Today, Google rolled out yet another product into their communications sphere called Duo—a mobile Video calling app. This is in addition to launching Allo, an app geared to replace the SMS feature of Hangouts. This event prompted me to take a look back and realize Hangouts is dying.
Google Talk launched 12 years ago. After rebranding with the most inopportune name, ‘Hangouts,’ and implementing true cross-platform compatibility, Google Hangouts became THE gold standard for free IM communication products. Sadly, things look a little different when you add Google Voice, Gmail Browser Integration, and Text Messaging on mobile devices, as well as constant slew of changes to the mix.
When Hangouts launched, it was branded as a ‘Suite’ of tools—IM, Group Chat, Voice and Video calling, PSTN calling, even SMS support was added on mobile devices. If you were to say this effort is an excellent strategy to build the Hangouts empire, everyone in the room would just nod and move on.
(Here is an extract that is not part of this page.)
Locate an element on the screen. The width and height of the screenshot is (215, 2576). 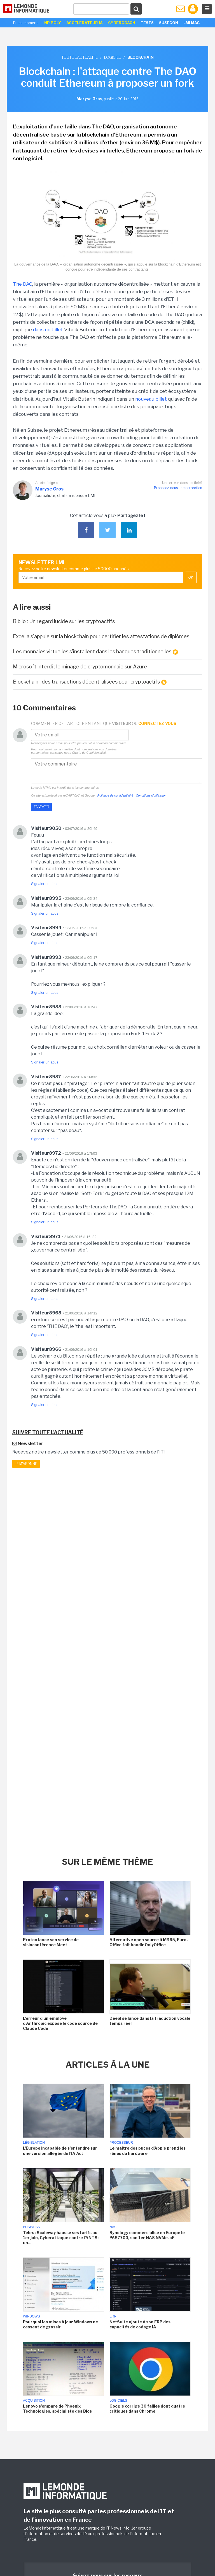
Deepl se lance dans la traduction vocale temps réel is located at coordinates (149, 2021).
Enter 2 years ago, when for whatever reason Hangouts becomes an unloved stepchild and starts loosing features: Gmail Integration in browser, SMS, Hangouts on Air, Android Widgets have been neutered or killed off. One striking example was the forceful introduction of Hangouts as the SMS ‘default app’ on Android and the complete reversal within 18 months. Keep in mind that by default, Google enables auto update on their apps and thus in practical terms many people literally had to re-learn how to send text messages from their mobile phones in order to comply with Google’s product lifecycle ‘strategy.’
Luckily the update cycle on Google Apps geared for businesses is not as draconian; you can think of these as an LTS version. You could just as easily say this only underlines how inexplicably convoluted the portfolio is to manage.
As far as personal use goes, at some point we do have to make a comparison to Apple. Aside from the walled garden approach, which I personally can’t accept, the user experience with iMessage & FaceTime is VASTLY superior. You can literally pick up an Iphone 3GS from 7 years ago and it integrates perfectly with the latest iteration of the communication apps Apple provides. I know, I still have one and it works.
Am I going to replace all my computing devices with Apple? Sure won’t, but that doesn’t mean I don’t want to. When the alternative is to constantly re-evaluate my communication platform with what Google’s developers want—you can see how this gets tiresome quickly.
There is no happy ending here, the Hangouts you know and love, is getting torn apart. We don’t know why it’s happening but we will miss it.